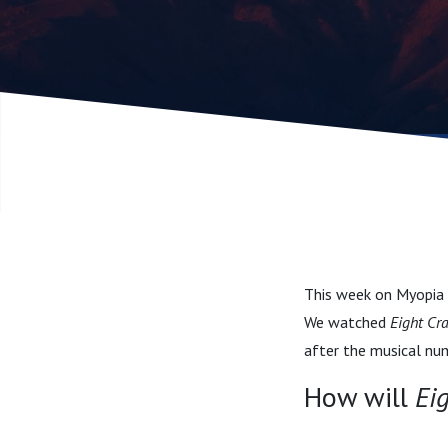
This week on Myopia M
We watched
Eight Cr
after the musical nu
How will
Ei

====================

## Task statement
Every word of the material, and none of its pictures, should be set down again.

## Written answer
This week on Myopia M
We watched
Eight Cr
after the musical nu
How will
Ei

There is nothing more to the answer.